**ASSIGNMENT**: From the first line of the listing to the last, set down everything exactly, but skip the images.

**INFORMATION SHOWN**:
►

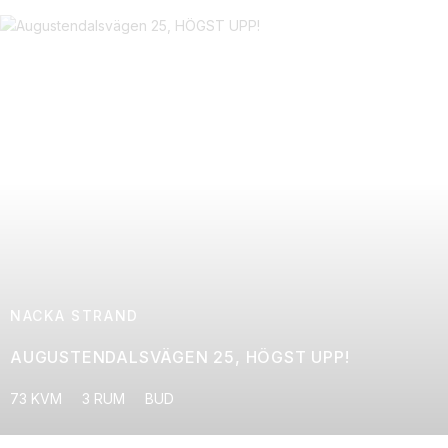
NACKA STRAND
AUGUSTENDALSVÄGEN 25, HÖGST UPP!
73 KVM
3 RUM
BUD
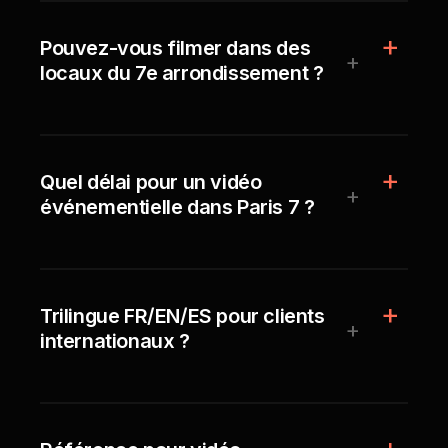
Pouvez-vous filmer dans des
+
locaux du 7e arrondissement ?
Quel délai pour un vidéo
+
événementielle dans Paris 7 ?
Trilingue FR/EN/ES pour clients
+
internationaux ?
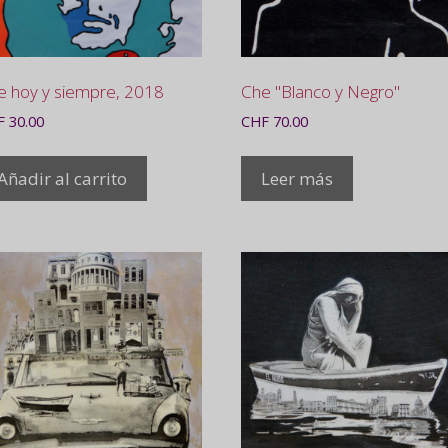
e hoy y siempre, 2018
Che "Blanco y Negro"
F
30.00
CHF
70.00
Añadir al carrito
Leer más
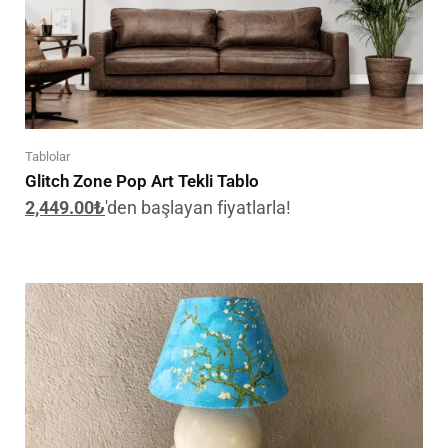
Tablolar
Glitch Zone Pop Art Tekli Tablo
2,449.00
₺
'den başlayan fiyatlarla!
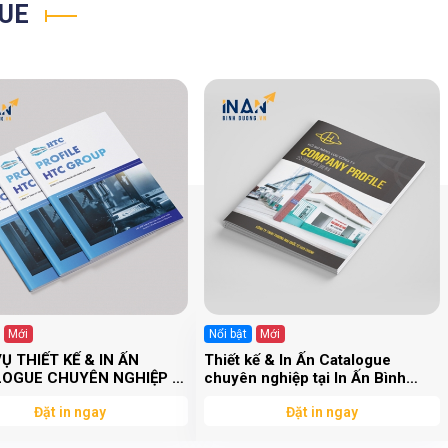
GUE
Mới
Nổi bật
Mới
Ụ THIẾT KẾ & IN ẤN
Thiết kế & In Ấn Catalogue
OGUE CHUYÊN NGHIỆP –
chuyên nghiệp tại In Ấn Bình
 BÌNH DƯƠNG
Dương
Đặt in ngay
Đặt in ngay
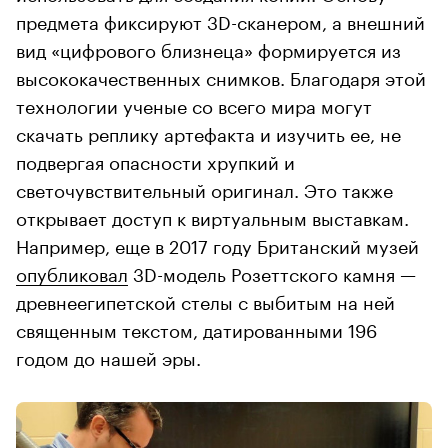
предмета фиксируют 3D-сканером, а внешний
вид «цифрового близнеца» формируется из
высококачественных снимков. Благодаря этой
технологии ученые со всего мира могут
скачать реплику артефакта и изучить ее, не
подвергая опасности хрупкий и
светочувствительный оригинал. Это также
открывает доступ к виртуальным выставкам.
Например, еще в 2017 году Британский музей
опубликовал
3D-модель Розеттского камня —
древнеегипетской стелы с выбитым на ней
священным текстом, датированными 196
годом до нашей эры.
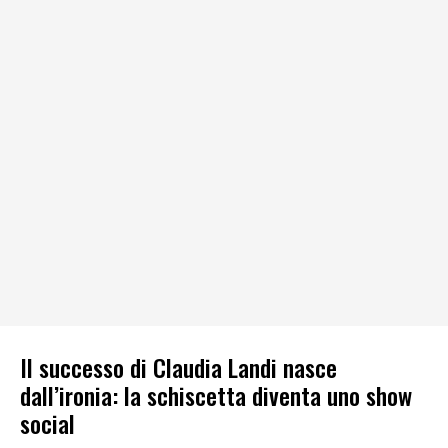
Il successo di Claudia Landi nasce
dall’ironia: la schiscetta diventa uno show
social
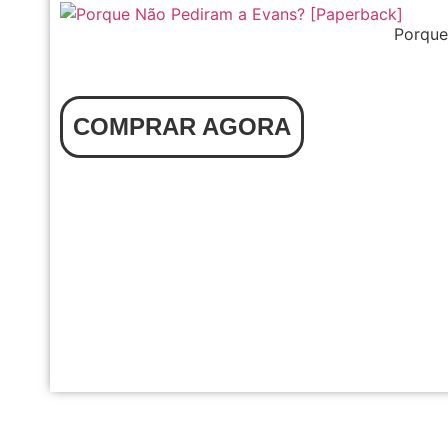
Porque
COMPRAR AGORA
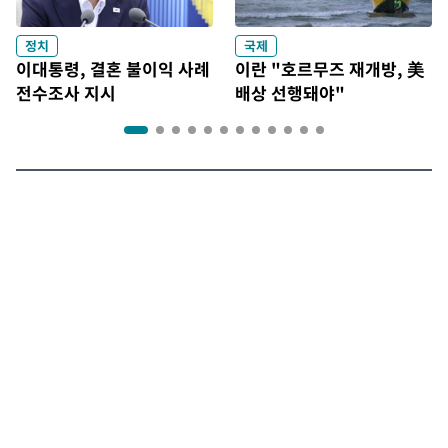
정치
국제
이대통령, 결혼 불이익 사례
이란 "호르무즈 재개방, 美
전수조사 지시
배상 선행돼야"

◄

**RESPONSE**:
NACKA STRAND
AUGUSTENDALSVÄGEN 25, HÖGST UPP!
73 KVM
3 RUM
BUD
Pouvez-vous filmer dans des
+
locaux du 7e arrondissement ?
Quel délai pour un vidéo
+
événementielle dans Paris 7 ?
Trilingue FR/EN/ES pour clients
+
internationaux ?
e hoy y siempre, 2018
Che "Blanco y Negro"
F
30.00
CHF
70.00
Añadir al carrito
Leer más
Tablolar
Glitch Zone Pop Art Tekli Tablo
2,449.00
₺
'den başlayan fiyatlarla!
GUE
Mới
Nổi bật
Mới
Ụ THIẾT KẾ & IN ẤN
Thiết kế & In Ấn Catalogue
OGUE CHUYÊN NGHIỆP –
chuyên nghiệp tại In Ấn Bình
 BÌNH DƯƠNG
Dương
Đặt in ngay
Đặt in ngay
предмета фиксируют 3D-сканером, а внешний
вид «цифрового близнеца» формируется из
высококачественных снимков. Благодаря этой
технологии ученые со всего мира могут
скачать реплику артефакта и изучить ее, не
подвергая опасности хрупкий и
светочувствительный оригинал. Это также
открывает доступ к виртуальным выставкам.
Например, еще в 2017 году Британский музей
опубликовал
3D-модель Розеттского камня —
древнеегипетской стелы с выбитым на ней
священным текстом, датированными 196
годом до нашей эры.
Il successo di Claudia Landi nasce
dall’ironia: la schiscetta diventa uno show
social
Porque
COMPRAR AGORA
정치
국제
이대통령, 결혼 불이익 사례
이란 "호르무즈 재개방, 美
전수조사 지시
배상 선행돼야"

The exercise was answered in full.